[Saved entries]
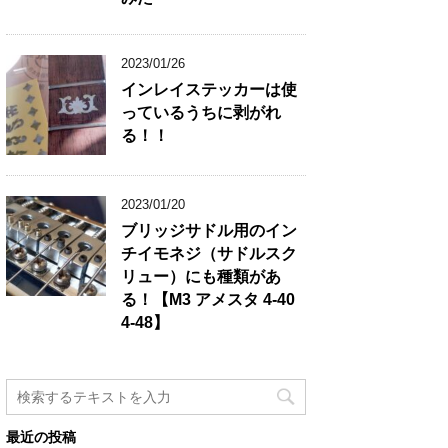
2023/01/26
インレイステッカーは使
っているうちに剥がれ
る！！
2023/01/20
ブリッジサドル用のイン
チイモネジ（サドルスク
リュー）にも種類があ
る！【M3 アメスタ 4-40
4-48】
最近の投稿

• **Problem to work on**
Although the records contain pictures, the copy should consist of their text alone, reproduced exactly.

• **Result of this task**
2023/01/26
インレイステッカーは使
っているうちに剥がれ
る！！
2023/01/20
ブリッジサドル用のイン
チイモネジ（サドルスク
リュー）にも種類があ
る！【M3 アメスタ 4-40
4-48】
最近の投稿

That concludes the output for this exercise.